You have generally locked out crawlers via robots.txt
If there is a file named robots.txt in the root directory of your domain, which contains the following lines, you have blocked both Google’s crawlers and all other crawlers from viewing your site:
User-Agent: * Disallow: /
If you remove these two lines, your page can be crawled again and thus also indexed. You can read out the rure robots.txt file quite easily. Since this has to be freely accessible, you just have to append /robots.txt behind your domain or start page and you can use it to check which prohibitions are possibly stored here. Here you can see what that could look like. Usually, for example, you close pages like
- Pages with duplicate content
- Pagination Pages
- Dynamic product and service pages
- Admin pages
- Shopping cart pages
- Chat sites
- Thank you pages out.
You just locked out Google’s crawlers via robots.txt
With the robots.txt it is also possible to specifically lock out crawlers. In this case, the entry is, for example:
User-Agent: Googlebot Disallow: /
If you remove this entry, you can happily continue to index.
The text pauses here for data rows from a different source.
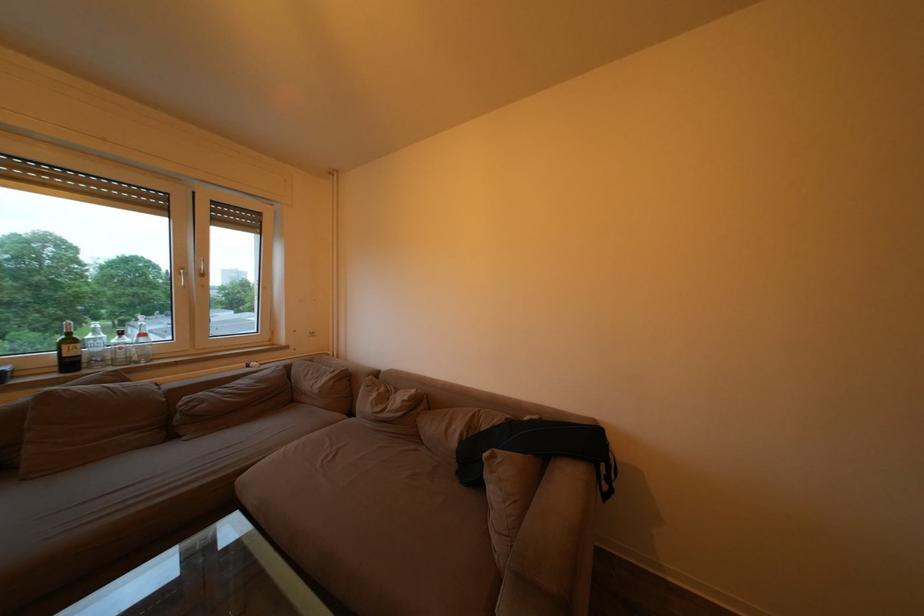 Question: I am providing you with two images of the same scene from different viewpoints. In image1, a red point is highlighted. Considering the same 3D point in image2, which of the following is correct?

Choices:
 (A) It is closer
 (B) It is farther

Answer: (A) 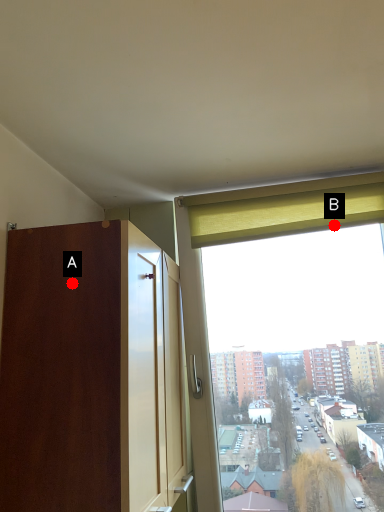 Question: Two points are circled on the image, labeled by A and B beside each circle. Which point is farther from the camera taking this photo?

Choices:
 (A) A is further
 (B) B is further

Answer: (B)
Your pagination is not set correctly on the SEO side
If a subpage of your project cannot be reached, this may be because the pagination is assigned nofollow.
Individual links point to nofollow
It is also possible that individual links cannot be reached via nofollow. You can check this by searching the head of your page for the following sequence:
<meta name="robots" content="nofollow" />
You have too much duplicate content
If you provide content that can be found exactly like this or very similar on another page, Google will index this page, but probably not display it where you would like it to be. The reason: this content is not unique. This happens particularly often with product descriptions in online shops or faceted navigation.
Tip : You can easily find out whether you are providing duplicate content by taking a sentence from the text in question and searching in quotes on Google or checking your URL on Copyscape for DC.
The URL was removed using the Google Search Console
Perhaps you intentionally or unintentionally removed a URL from the Google Index using the Google Search Console. In the end, someone requested that your page be removed from the index. To find out, log into the Google Search Console and click on Index -> Remove. If no URL appears there, this is not the reason why your page cannot be found.
You have become a victim of malware or hijacking
This is usually pointed out to you in the Search Console (webmaster tools). So always take a look at the notifications in the top right or check out the security notifications in the navigation on the left. Alternatively, I recommend the Anti-Malware SaaS Sucuri – this service constantly monitors your website and informs you of problems and helps you solve them!
Is your site still not found?
Of course, it is possible that none of these errors caused poor indexing. However, the causes mentioned above cover the most common sources of error. In any case, you shouldn’t panic if your project suddenly no longer appears in the SERPs. Have a cup of coffee and go through this article step by step. I am sure you will find the solution.
Carry out regular SEO audits!
Do mistakes happen in search engine optimization ? Yes of course, that’s why I’ve gotten used to doing an SEO audit on my site in regular routines
- Check Google Search Console. Report coverage – daily
- Important page, such as product pages once a week about the ScreamingFrog
- All pages – once a month in the ScreamingFrog
- How do impressions develop. Clicks, CTR and position – once a week in the GSC
I look at the HTTP status codes in ScreamingFrog, the indexing status and the indexability. If there are problems with redirects, incorrectly set NoIndex instructions, exclusion by robots.txt, rel = “canonical” etc. I then proceed as shown here in this article.